I will preface this comment by saying that I hope Joe Schmidt continues for as long as he can as I think he has done a tremendous job to date. He has, in some ways, made the job a little harder for himself by initially relying on domestic based players and never really going over the top with OS based players even when he relaxed his policy a little more. I really enjoy how the team are playing at the moment.


I think Les Kiss, because (1) he has a bit more international experience, (2) has previously coached with Schmidt and in the same setup as Schmidt, might provide the smoothest transition, though I am not sure that this necessarily needs to be the case.

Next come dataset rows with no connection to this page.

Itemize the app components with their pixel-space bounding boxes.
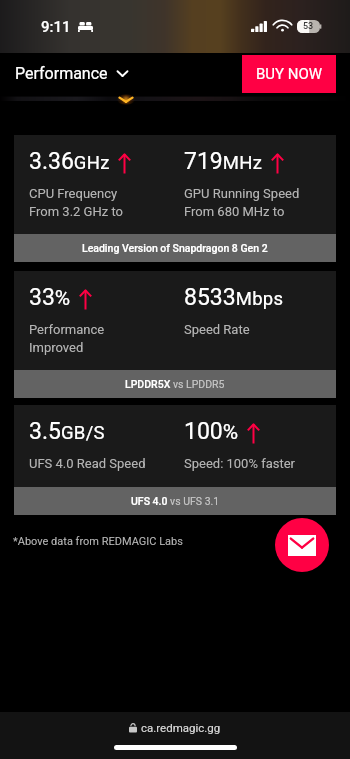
staticText: Performance Improved xyxy=(29,322,105,356)
button[interactable]: 3.5GB/S xyxy=(14,405,336,515)
button[interactable]: ca.redmagic.gg xyxy=(129,721,221,734)
staticText: BUY NOW xyxy=(256,65,323,83)
staticText: UFS 4.0 Read Speed xyxy=(29,456,146,471)
staticText: 8533Mbps xyxy=(184,284,284,311)
staticText: 53 xyxy=(303,21,314,32)
staticText: LPDDR5X vs LPDDR5 xyxy=(125,378,225,390)
staticText: 719MHz xyxy=(184,148,263,175)
button[interactable]: 3.36GHz xyxy=(14,135,336,262)
button[interactable]: BUY NOW xyxy=(242,55,336,93)
staticText: Speed: 100% faster xyxy=(184,456,296,471)
button[interactable]: Contact us xyxy=(275,518,329,572)
staticText: UFS 4.0 vs UFS 3.1 xyxy=(131,495,220,507)
staticText: Performance xyxy=(15,64,108,83)
staticText: ca.redmagic.gg xyxy=(141,721,221,734)
staticText: 3.5GB/S xyxy=(29,418,105,445)
button[interactable]: Performance xyxy=(14,58,129,89)
staticText: GPU Running Speed From 680 MHz to xyxy=(184,186,300,220)
staticText: Leading Version of Snapdragon 8 Gen 2 xyxy=(82,242,268,254)
staticText: 9:11 xyxy=(41,18,71,36)
staticText: 100% xyxy=(184,418,239,445)
staticText: 3.36GHz xyxy=(29,148,110,175)
staticText: CPU Frequency From 3.2 GHz to xyxy=(29,186,123,220)
staticText: *Above data from REDMAGIC Labs xyxy=(13,535,183,548)
staticText: Speed Rate xyxy=(184,322,250,337)
button[interactable]: 33% xyxy=(14,271,336,398)
staticText: 33% xyxy=(29,284,71,311)
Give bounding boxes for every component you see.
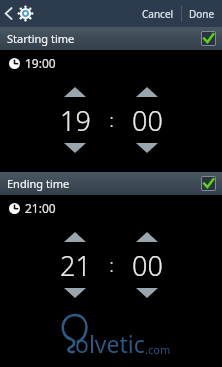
button[interactable]: Back to settings <box>0 0 40 27</box>
button[interactable]: Hour value 21 <box>52 245 98 285</box>
staticText: 19 <box>60 102 91 139</box>
button[interactable]: 21:00 <box>0 199 222 217</box>
button[interactable]: Hour value 19 <box>52 100 98 140</box>
button[interactable]: 19:00 <box>0 54 222 72</box>
button[interactable]: Starting time <box>0 27 222 50</box>
button[interactable]: Cancel <box>135 0 181 27</box>
button[interactable]: Starting time enabled <box>201 31 216 46</box>
staticText: .com <box>145 342 171 357</box>
staticText: 21 <box>60 247 91 284</box>
button[interactable]: Ending time <box>0 172 222 195</box>
button[interactable]: Increase Minute <box>127 84 167 100</box>
staticText: 00 <box>132 247 163 284</box>
staticText: Ending time <box>7 176 70 191</box>
button[interactable]: Increase Hour <box>55 84 95 100</box>
button[interactable]: Decrease Minute <box>127 285 167 301</box>
button[interactable]: Increase Minute <box>127 229 167 245</box>
button[interactable]: Decrease Hour <box>55 285 95 301</box>
button[interactable]: Decrease Minute <box>127 140 167 156</box>
staticText: 19:00 <box>25 55 56 71</box>
staticText: Starting time <box>7 31 75 46</box>
staticText: 21:00 <box>25 200 56 216</box>
staticText: 00 <box>132 102 163 139</box>
staticText: : <box>109 252 114 278</box>
staticText: Done <box>189 7 215 21</box>
button[interactable]: Increase Hour <box>55 229 95 245</box>
button[interactable]: Done <box>182 0 222 27</box>
staticText: : <box>109 107 114 133</box>
staticText: olvetic <box>75 328 145 359</box>
button[interactable]: Minute value 00 <box>124 245 170 285</box>
button[interactable]: Ending time enabled <box>201 176 216 191</box>
button[interactable]: Minute value 00 <box>124 100 170 140</box>
button[interactable]: Decrease Hour <box>55 140 95 156</box>
staticText: Cancel <box>142 7 174 21</box>
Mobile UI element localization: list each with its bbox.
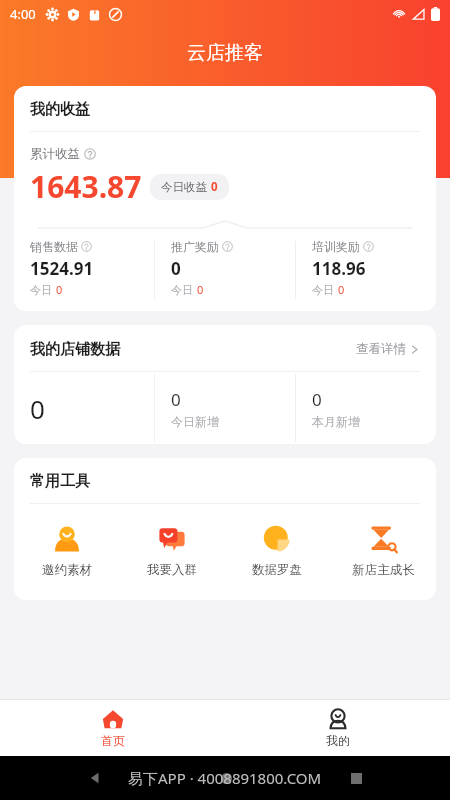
button[interactable]: 新店主成长 — [330, 522, 436, 580]
staticText: 累计收益 — [30, 146, 80, 162]
button[interactable]: 数据罗盘 — [224, 522, 330, 580]
staticText: 我的收益 — [30, 100, 90, 119]
staticText: 今日新增 — [171, 414, 219, 429]
staticText: 1524.91 — [30, 257, 94, 280]
other: Back — [88, 771, 102, 785]
staticText: 4:00 — [10, 5, 36, 23]
other: Home — [221, 773, 232, 784]
staticText: 销售数据 — [30, 239, 78, 254]
staticText: 0 — [338, 282, 345, 297]
button[interactable]: 销售数据 — [14, 239, 154, 301]
staticText: 今日 — [312, 283, 334, 297]
staticText: 0 — [312, 388, 322, 411]
staticText: 本月新增 — [312, 414, 360, 429]
staticText: 0 — [30, 391, 45, 426]
staticText: 我的 — [326, 733, 350, 748]
staticText: 首页 — [101, 733, 125, 748]
button[interactable]: 0 — [14, 372, 154, 444]
staticText: 118.96 — [312, 257, 366, 280]
button[interactable]: 今日收益 — [150, 174, 229, 200]
button[interactable]: 我要入群 — [119, 522, 224, 580]
staticText: 0 — [56, 282, 63, 297]
button[interactable]: 培训奖励 — [296, 239, 436, 301]
staticText: 0 — [171, 388, 181, 411]
staticText: 0 — [171, 257, 181, 280]
staticText: 数据罗盘 — [252, 562, 302, 578]
staticText: 0 — [197, 282, 204, 297]
button[interactable]: 邀约素材 — [14, 522, 119, 580]
staticText: 我要入群 — [147, 562, 197, 578]
staticText: 新店主成长 — [352, 562, 415, 578]
staticText: 邀约素材 — [42, 562, 92, 578]
button[interactable]: 推广奖励 — [155, 239, 295, 301]
staticText: 查看详情 — [356, 341, 406, 357]
staticText: 今日收益 — [161, 180, 207, 194]
staticText: 今日 — [30, 283, 52, 297]
staticText: 培训奖励 — [312, 239, 360, 254]
button[interactable]: 首页 — [0, 700, 225, 756]
button[interactable]: 0 — [155, 372, 295, 444]
button[interactable]: 我的 — [225, 700, 450, 756]
staticText: 0 — [211, 179, 218, 195]
button[interactable]: 查看详情 — [354, 339, 422, 359]
staticText: 易下APP · 4008891800.COM — [128, 768, 322, 788]
staticText: 我的店铺数据 — [30, 340, 120, 359]
staticText: 1643.87 — [30, 166, 142, 207]
button[interactable]: 0 — [296, 372, 436, 444]
staticText: 云店推客 — [187, 41, 263, 65]
staticText: 今日 — [171, 283, 193, 297]
staticText: 推广奖励 — [171, 239, 219, 254]
staticText: 常用工具 — [30, 472, 90, 491]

I would say one thing though about OS versus local coaches. I have a preference for local coaches but not for the reason that people might suppose (certainly not for the reason OJohn will have opined - I haven't read all the way down but I think I can guess it).

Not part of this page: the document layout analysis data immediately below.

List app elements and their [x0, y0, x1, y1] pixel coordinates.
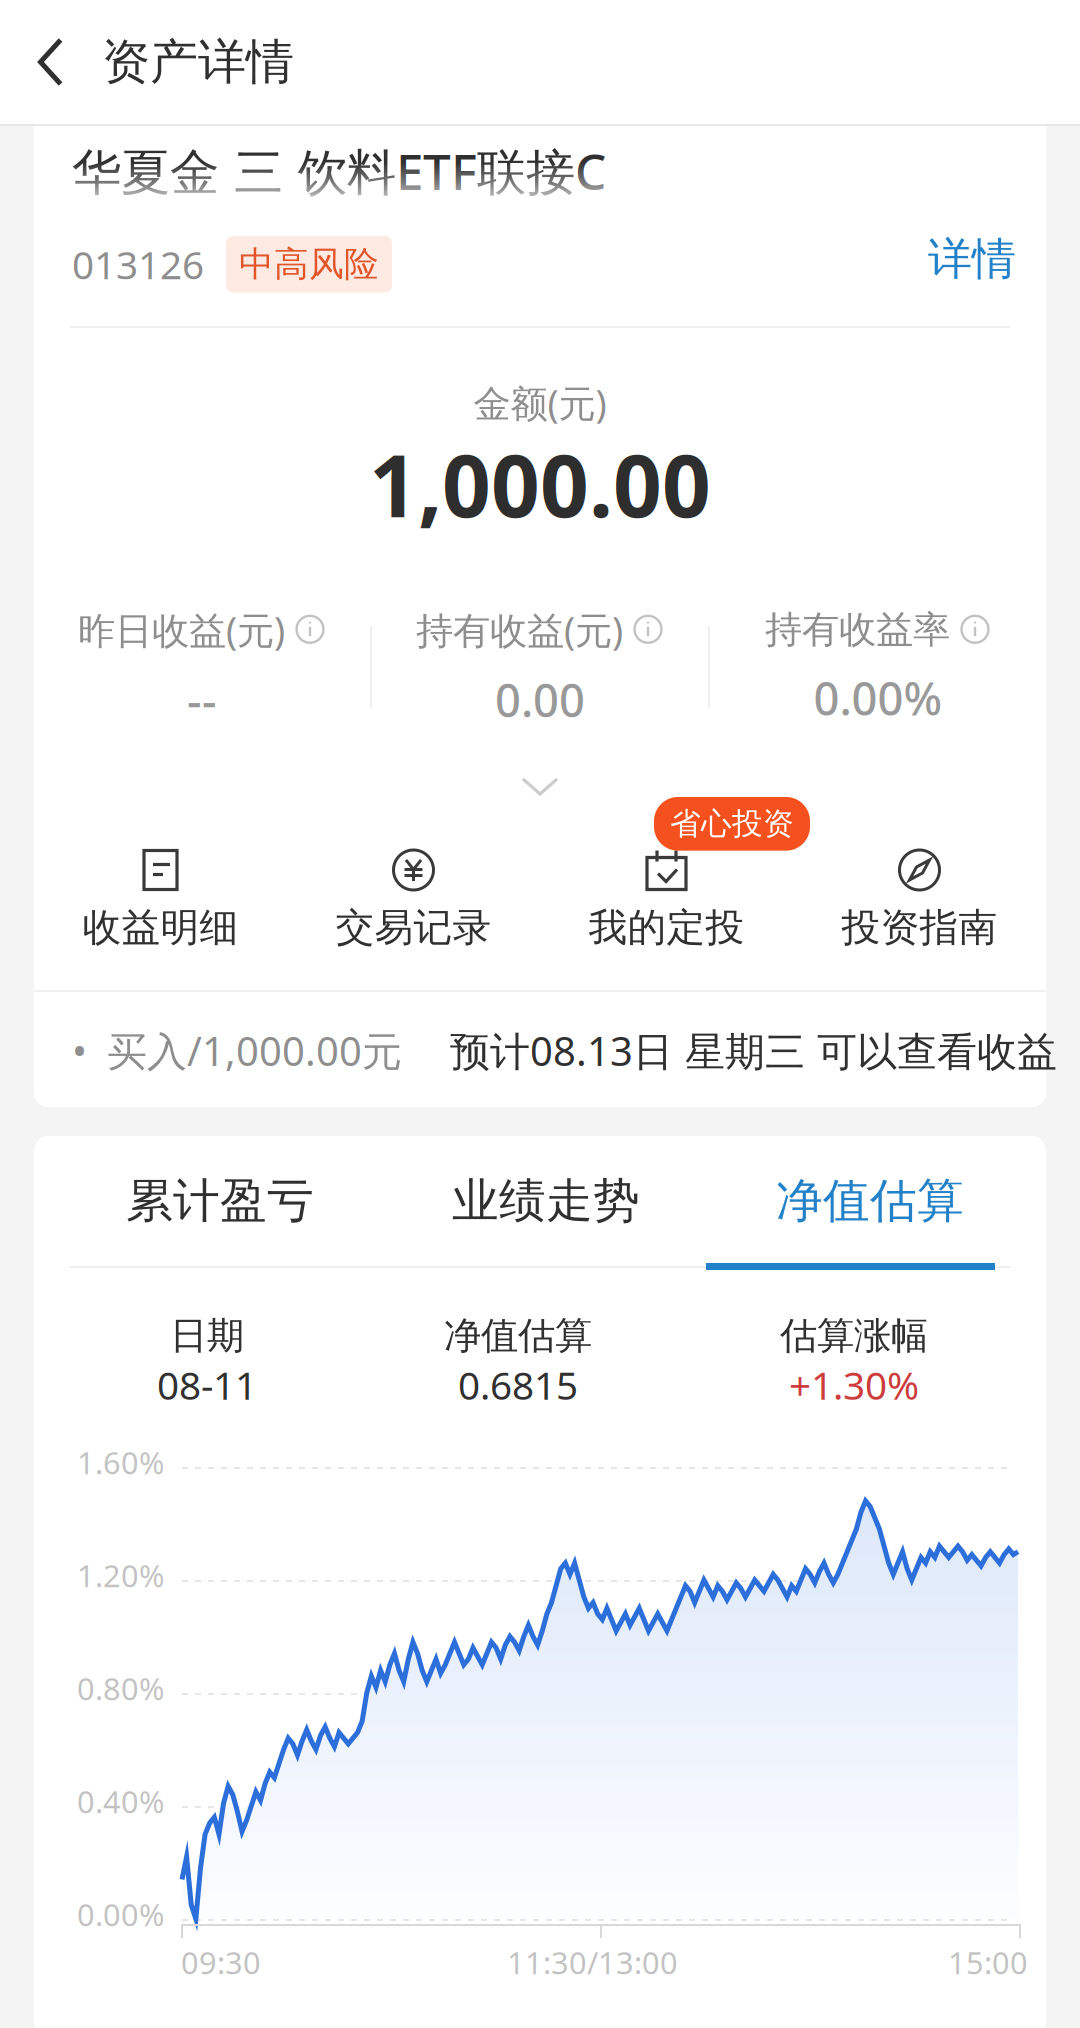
staticText: 详情: [928, 232, 1016, 286]
button[interactable]: 净值估算: [748, 1159, 992, 1243]
staticText: 0.00: [495, 670, 585, 730]
staticText: 预计08.13日 星期三 可以查看收益: [450, 1024, 1057, 1077]
button[interactable]: 累计盈亏: [98, 1159, 342, 1243]
staticText: 08-11: [157, 1359, 257, 1410]
staticText: 1.60%: [77, 1442, 164, 1483]
staticText: 0.40%: [77, 1781, 164, 1822]
staticText: 我的定投: [588, 904, 744, 952]
staticText: 业绩走势: [452, 1172, 640, 1230]
staticText: 持有收益(元): [416, 605, 623, 655]
staticText: +1.30%: [789, 1359, 919, 1410]
staticText: --: [187, 670, 217, 730]
staticText: 日期: [170, 1313, 244, 1359]
staticText: 15:00: [948, 1942, 1028, 1983]
staticText: 交易记录: [336, 904, 492, 952]
staticText: 净值估算: [444, 1313, 592, 1359]
button[interactable]: 业绩走势: [424, 1159, 668, 1243]
staticText: 1,000.00: [369, 428, 711, 541]
staticText: 净值估算: [776, 1172, 964, 1230]
staticText: 累计盈亏: [126, 1172, 314, 1230]
staticText: 09:30: [181, 1942, 261, 1983]
staticText: 0.80%: [77, 1668, 164, 1709]
staticText: 1.20%: [77, 1555, 164, 1596]
staticText: 收益明细: [82, 904, 238, 952]
staticText: 0.6815: [458, 1359, 578, 1410]
staticText: 持有收益率: [765, 607, 950, 653]
button[interactable]: 交易记录: [287, 848, 540, 952]
staticText: 中高风险: [239, 243, 379, 286]
staticText: 0.00%: [814, 668, 942, 728]
staticText: 013126: [72, 239, 204, 290]
staticText: 11:30/13:00: [507, 1942, 678, 1983]
staticText: 华夏金 三 饮料ETF联接C: [72, 138, 606, 204]
staticText: 估算涨幅: [780, 1313, 928, 1359]
staticText: 省心投资: [670, 805, 794, 843]
staticText: 资产详情: [102, 32, 294, 92]
staticText: 金额(元): [474, 378, 606, 428]
staticText: 0.00%: [77, 1894, 164, 1935]
button[interactable]: 返回: [0, 0, 102, 124]
button[interactable]: 我的定投: [540, 848, 793, 952]
staticText: • 买入/1,000.00元: [72, 1024, 402, 1077]
staticText: 投资指南: [842, 904, 998, 952]
button[interactable]: 详情: [928, 232, 1016, 286]
button[interactable]: 投资指南: [793, 848, 1046, 952]
button[interactable]: 收益明细: [34, 848, 287, 952]
staticText: 昨日收益(元): [78, 605, 285, 655]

Australia has produced coaches of international standing who have won World Cups and major trophies. Bob Dwyer, Rod Macqueen, Alan Jones, Michael Cheika and Eddie Jones. I would add John Connolly - though he never got the international success he was highly successful with Queensland against quality NZ opposition and I think you could argue, never really got the run at international level that others did (OJohn might agree with that bit). Some of those are controversial but they all achieved high level results. You can add to that a number of assistants who worked OS at a high level.


But what the lack of a clear Australian coach suggests to me is that we are no longer producing coaches of international quality through our systems. We have had some overseas based coaches in our system like Thorn and Wessels and Cron (though I would suggest Thorn was a unique case who played for Australia in one code and NZ in the other and saw himself as a both a NZer and a Queenslander having arrived here at around age 12). Cron was developed in the Australian system anyway, so I don't have a problem with where he was born.


But my point is that we used to have systems in Australia that produced world class coaches. The systems developed by Dick Marks, which adopted and adapted some of the best coaching training approaches at the time from around the world (Wales particularly) but focussed on training Australian coaches with the best available methods, in my mind (as someone who grew up and began coaching late in that era) was a key part of what produced the highly skilled players that we produced at the time and also that produced those world class coaches. I think it was slipping already by the time I did my Level II certificate in 2002 and I think Eddie Jones influence and the priorities of the executive, particularly John O'Neill, might have been the beginning of the end. But if we have good coaching development programmes at school and junior level that will feed through to representative level then we will have


I think this is the missing ingredient that both ourselves and, ironically, Wales (who gave us the bones of our coaching system that became world leading), is a poor coaching development system. Fix that and you start getting players developing basic skills better and earlier in their careers and this feeds through all the way through the system and it also means that, when coaching positions at all levels come up, there are people of quality to fill them, who feed through the system all the way to the top. We could be exporting more coaches to Japan and England and France and the UK and the USA, as we have done a bit in the past.


A lack of a third tier between SR and Club rugby might block this a little - but I am not sure that this alone is the reason - it does give people some opportunity though to be noticed and play a key role in developing that next generation of players coming through. And we have never been able to make the cost sustainable.


I don't think it matters that we have an OS coach as our head coach at the moment but I think it does tell us something about overall rugby ecosystem that, when a coaching appointment comes up, we don't have 3 or 4 high quality options ready to take over. The failure of our coaching development pathway is a key missing ingredient for me and one of the reasons our systems are failing.